- [What is needed]:
Please report how many lines in these records contain the string "menu", and give nothing besides the number.

- [Stored items from a collection]:
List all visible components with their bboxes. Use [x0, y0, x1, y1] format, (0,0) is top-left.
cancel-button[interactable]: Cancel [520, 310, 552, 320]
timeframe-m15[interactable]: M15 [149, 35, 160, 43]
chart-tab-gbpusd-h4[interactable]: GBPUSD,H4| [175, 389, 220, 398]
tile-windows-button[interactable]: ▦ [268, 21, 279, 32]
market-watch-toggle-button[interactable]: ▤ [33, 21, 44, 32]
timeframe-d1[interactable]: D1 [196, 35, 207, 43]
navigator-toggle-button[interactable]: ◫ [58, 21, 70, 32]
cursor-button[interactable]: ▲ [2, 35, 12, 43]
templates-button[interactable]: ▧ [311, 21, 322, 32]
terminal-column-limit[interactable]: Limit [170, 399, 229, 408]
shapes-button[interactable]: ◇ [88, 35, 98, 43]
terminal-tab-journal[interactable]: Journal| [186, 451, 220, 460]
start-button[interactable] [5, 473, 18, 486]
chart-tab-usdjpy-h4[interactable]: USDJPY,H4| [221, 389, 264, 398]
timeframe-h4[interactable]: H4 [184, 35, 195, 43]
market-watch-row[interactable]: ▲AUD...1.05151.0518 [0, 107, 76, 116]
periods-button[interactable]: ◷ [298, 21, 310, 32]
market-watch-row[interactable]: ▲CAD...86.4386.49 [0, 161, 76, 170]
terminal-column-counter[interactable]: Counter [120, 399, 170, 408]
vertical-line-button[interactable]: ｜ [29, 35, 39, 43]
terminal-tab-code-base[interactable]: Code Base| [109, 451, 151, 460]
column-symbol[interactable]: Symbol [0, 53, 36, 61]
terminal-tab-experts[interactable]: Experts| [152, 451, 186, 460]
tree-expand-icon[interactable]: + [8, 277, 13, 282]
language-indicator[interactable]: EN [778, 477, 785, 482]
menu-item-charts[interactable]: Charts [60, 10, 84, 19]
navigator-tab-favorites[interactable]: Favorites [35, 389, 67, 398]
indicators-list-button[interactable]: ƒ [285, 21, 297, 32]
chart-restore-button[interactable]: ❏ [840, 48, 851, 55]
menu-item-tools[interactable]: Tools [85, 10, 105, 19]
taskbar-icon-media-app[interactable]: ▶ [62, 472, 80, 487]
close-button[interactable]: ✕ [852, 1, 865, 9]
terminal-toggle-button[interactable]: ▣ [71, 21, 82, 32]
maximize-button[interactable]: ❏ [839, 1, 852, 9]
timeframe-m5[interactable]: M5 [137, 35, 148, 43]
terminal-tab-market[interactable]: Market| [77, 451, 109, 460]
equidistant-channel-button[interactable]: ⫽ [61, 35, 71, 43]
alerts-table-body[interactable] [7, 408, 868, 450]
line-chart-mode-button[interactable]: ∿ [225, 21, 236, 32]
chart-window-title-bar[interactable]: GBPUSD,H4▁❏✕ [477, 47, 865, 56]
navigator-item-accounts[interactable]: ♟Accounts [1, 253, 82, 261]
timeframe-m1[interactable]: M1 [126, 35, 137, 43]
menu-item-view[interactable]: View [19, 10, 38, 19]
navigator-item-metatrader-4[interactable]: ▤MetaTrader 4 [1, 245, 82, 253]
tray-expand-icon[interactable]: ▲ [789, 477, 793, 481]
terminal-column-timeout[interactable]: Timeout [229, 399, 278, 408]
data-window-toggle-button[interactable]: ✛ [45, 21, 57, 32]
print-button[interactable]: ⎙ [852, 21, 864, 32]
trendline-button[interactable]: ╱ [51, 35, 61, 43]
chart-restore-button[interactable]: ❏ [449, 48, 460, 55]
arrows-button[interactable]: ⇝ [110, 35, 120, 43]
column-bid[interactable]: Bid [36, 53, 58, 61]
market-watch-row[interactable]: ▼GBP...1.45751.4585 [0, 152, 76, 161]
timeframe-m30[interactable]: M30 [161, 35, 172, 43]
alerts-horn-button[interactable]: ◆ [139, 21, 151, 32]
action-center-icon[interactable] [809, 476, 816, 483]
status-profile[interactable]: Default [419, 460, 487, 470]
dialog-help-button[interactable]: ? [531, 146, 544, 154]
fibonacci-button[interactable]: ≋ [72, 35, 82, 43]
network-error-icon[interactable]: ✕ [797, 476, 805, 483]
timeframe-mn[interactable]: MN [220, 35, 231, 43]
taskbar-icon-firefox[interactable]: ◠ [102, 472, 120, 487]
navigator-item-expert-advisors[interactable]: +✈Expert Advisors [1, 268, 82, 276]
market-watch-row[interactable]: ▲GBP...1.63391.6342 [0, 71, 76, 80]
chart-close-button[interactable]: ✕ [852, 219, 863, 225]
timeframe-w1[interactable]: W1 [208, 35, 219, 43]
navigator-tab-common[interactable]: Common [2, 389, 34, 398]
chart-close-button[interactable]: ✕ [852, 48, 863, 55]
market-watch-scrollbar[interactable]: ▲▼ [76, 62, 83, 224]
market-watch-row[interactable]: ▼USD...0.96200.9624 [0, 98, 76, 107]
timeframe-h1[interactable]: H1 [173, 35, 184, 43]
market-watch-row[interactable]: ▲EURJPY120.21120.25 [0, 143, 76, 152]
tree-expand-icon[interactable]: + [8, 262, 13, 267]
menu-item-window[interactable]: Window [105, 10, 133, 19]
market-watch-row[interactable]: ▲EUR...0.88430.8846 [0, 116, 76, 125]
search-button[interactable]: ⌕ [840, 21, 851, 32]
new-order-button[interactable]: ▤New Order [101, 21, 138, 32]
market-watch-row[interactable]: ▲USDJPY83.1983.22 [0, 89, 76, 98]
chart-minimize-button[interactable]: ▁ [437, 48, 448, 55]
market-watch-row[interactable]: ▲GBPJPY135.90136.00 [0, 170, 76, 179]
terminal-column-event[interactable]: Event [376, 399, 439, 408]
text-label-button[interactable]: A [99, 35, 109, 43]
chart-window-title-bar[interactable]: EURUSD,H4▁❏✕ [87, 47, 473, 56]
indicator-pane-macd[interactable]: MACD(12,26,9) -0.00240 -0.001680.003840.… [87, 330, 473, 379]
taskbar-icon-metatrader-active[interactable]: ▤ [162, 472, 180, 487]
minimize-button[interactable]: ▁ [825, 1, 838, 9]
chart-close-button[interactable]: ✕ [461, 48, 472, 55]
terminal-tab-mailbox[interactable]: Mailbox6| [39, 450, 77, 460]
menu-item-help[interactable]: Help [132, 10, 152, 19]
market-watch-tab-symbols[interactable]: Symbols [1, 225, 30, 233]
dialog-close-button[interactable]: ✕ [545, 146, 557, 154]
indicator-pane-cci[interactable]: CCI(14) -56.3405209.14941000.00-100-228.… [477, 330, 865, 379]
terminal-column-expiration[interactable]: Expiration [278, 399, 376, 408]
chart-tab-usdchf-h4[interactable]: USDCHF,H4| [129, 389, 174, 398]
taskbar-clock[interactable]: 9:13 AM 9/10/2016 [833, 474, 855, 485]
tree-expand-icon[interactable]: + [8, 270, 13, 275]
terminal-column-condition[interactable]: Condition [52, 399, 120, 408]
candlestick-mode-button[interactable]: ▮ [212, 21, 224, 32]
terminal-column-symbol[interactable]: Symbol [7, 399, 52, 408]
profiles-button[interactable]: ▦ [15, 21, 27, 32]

- [Answer box]:
5